I wanted to hear no one’s thoughts. If I couldn’t have assurance, no one could. And if I couldn’t stand my own thoughts, why should I grant you yours? In Aesop’s Fables, I was the dog in the manger.
I stayed like this for a while, and in part, I still am like this. But I did of course hear lots of people’s thoughts over the months that went by, and some were helpful. One was particularly helpful, in its factual simplicity: I was having dinner with a group of old friends, and one said to me, “And why did you have to get a concussion? That’s unfair. Like, I didn’t even have a bad year, and I didn’t have to get a concussion. But you did. That just seems like too much for one person”.

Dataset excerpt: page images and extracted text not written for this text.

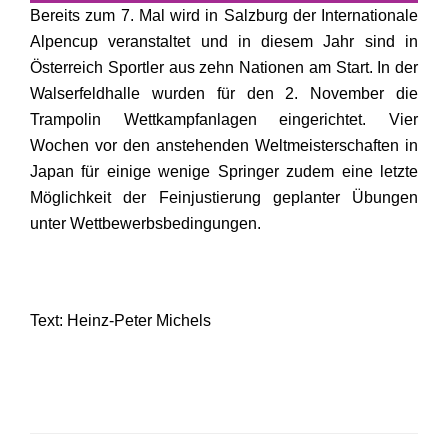
Bereits zum 7. Mal wird in Salzburg der Internationale
Alpencup veranstaltet und in diesem Jahr sind in
Österreich Sportler aus zehn Nationen am Start. In der
Walserfeldhalle wurden für den 2. November die
Trampolin Wettkampfanlagen eingerichtet. Vier
Wochen vor den anstehenden Weltmeisterschaften in
Japan für einige wenige Springer zudem eine letzte
Möglichkeit der Feinjustierung geplanter Übungen
unter Wettbewerbsbedingungen.
Text: Heinz-Peter Michels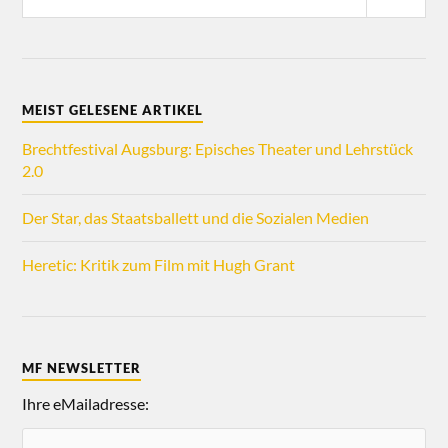
MEIST GELESENE ARTIKEL
Brechtfestival Augsburg: Episches Theater und Lehrstück
2.0
Der Star, das Staatsballett und die Sozialen Medien
Heretic: Kritik zum Film mit Hugh Grant
MF NEWSLETTER
Ihre eMailadresse: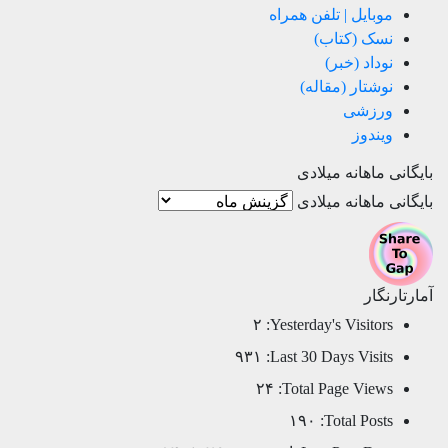
موبایل | تلفن همراه
نسک (کتاب)
نوداد (خبر)
نوشتار (مقاله)
ورزشی
ویندوز
بایگانی ماهانه میلادی
بایگانی ماهانه میلادی
آمارتارنگار
۲
Yesterday's Visitors:
۹۳۱
Last 30 Days Visits:
۲۴
Total Page Views:
۱۹۰
Total Posts: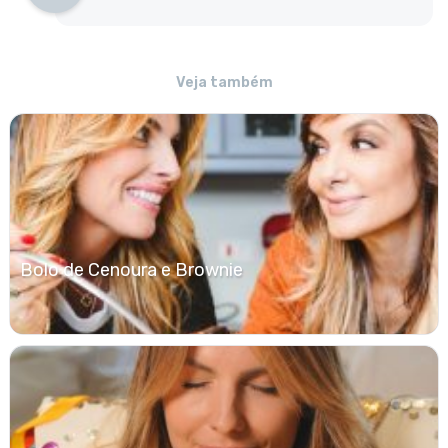
Veja também
Bolo de Cenoura e Brownie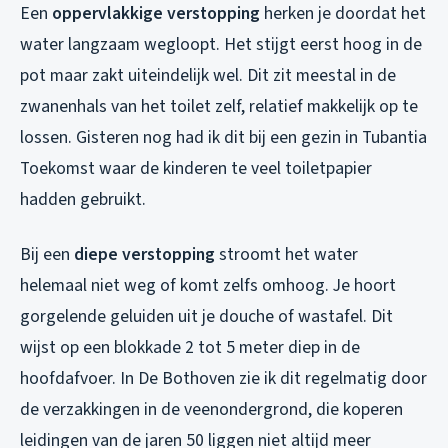
Een
oppervlakkige verstopping
herken je doordat het
water langzaam wegloopt. Het stijgt eerst hoog in de
pot maar zakt uiteindelijk wel. Dit zit meestal in de
zwanenhals van het toilet zelf, relatief makkelijk op te
lossen. Gisteren nog had ik dit bij een gezin in Tubantia
Toekomst waar de kinderen te veel toiletpapier
hadden gebruikt.
Bij een
diepe verstopping
stroomt het water
helemaal niet weg of komt zelfs omhoog. Je hoort
gorgelende geluiden uit je douche of wastafel. Dit
wijst op een blokkade 2 tot 5 meter diep in de
hoofdafvoer. In De Bothoven zie ik dit regelmatig door
de verzakkingen in de veenondergrond, die koperen
leidingen van de jaren 50 liggen niet altijd meer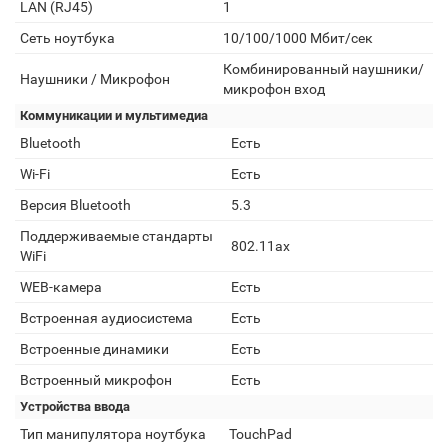
LAN (RJ45)
1
Сеть ноутбука
10/100/1000 Мбит/сек
Комбинированный наушники/
Наушники / Микрофон
микрофон вход
Коммуникации и мультимедиа
Bluetooth
Есть
Wi-Fi
Есть
Версия Bluetooth
5.3
Поддерживаемые стандарты
802.11ax
WiFi
WEB-камера
Есть
Встроенная аудиосистема
Есть
Встроенные динамики
Есть
Встроенный микрофон
Есть
Устройства ввода
Тип манипулятора ноутбука
TouchPad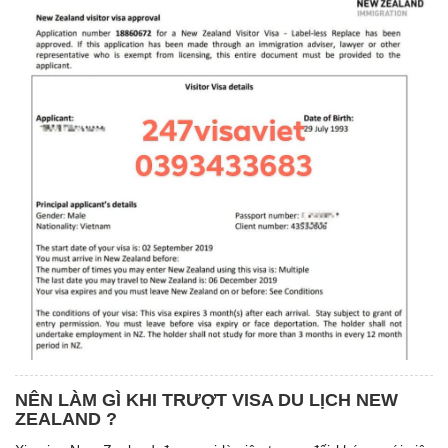
NÊN LÀM GÌ KHI TRƯỢT VISA DU LỊCH NEW
ZEALAND ?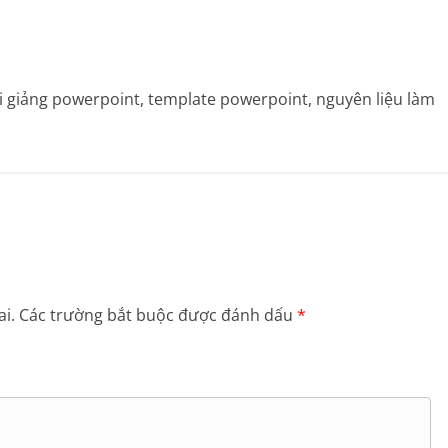
bài giảng powerpoint, template powerpoint, nguyên liệu làm
i.
Các trường bắt buộc được đánh dấu
*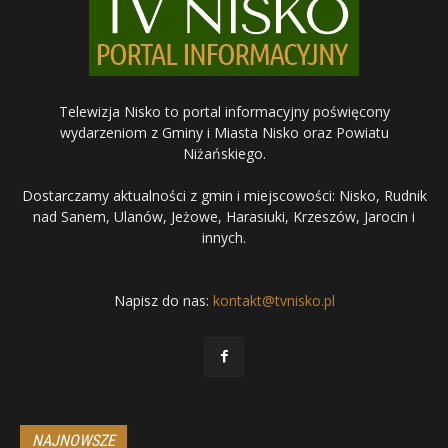
Telewizja Nisko to portal informacyjny poświęcony
wydarzeniom z Gminy i Miasta Nisko oraz Powiatu
Niżańskiego.
Dostarczamy aktualności z gmin i miejscowości: Nisko, Rudnik
nad Sanem, Ulanów, Jeżowe, Harasiuki, Krzeszów, Jarocin i
innych.
Napisz do nas:
kontakt@tvnisko.pl
NAJNOWSZE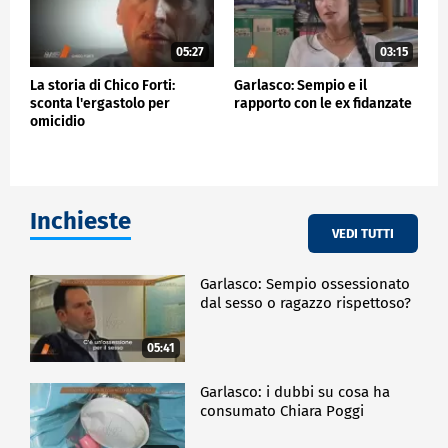
05:27
03:15
La storia di Chico Forti:
Garlasco: Sempio e il
sconta l'ergastolo per
rapporto con le ex fidanzate
omicidio
Inchieste
VEDI TUTTI
Garlasco: Sempio ossessionato
dal sesso o ragazzo rispettoso?
05:41
Garlasco: i dubbi su cosa ha
consumato Chiara Poggi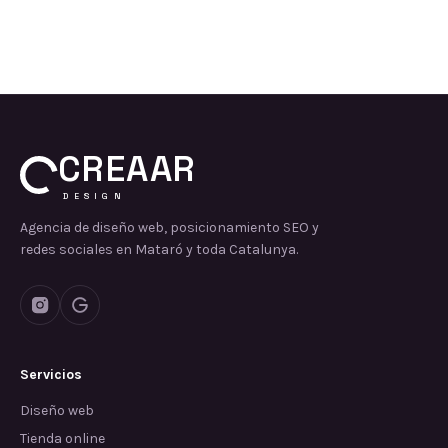
CREAAR
DESIGN
Agencia de diseño web, posicionamiento SEO y
redes sociales en Mataró y toda Catalunya.
Servicios
Diseño web
Tienda online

We don’t make people weak by telling them bad things happened to them. The same way a tree wouldn’t be missing more limbs if you went out into the yard and said to it “Someone cut your branches off. That’s really unfair”. We don’t make a person more sad by pointing out that they have a good reason to be sad. Depression isn’t fomented by the mere mention of the word.
And the thing is, we usually do know how to solve our own problems, so we don’t need much help. We just need someone to take stock for us, to acknowledge the state of things. For someone to say to us “You are here, and you have had to feel pain, and you are likely still feeling it, and I see that”.
Because being told you’re feeling pain is the same as being told you’re alive - you can’t feel pain when you’re dead. And that’s the crucial part in regaining some movement: believing that you’re still alive, and might even be for a little while yet.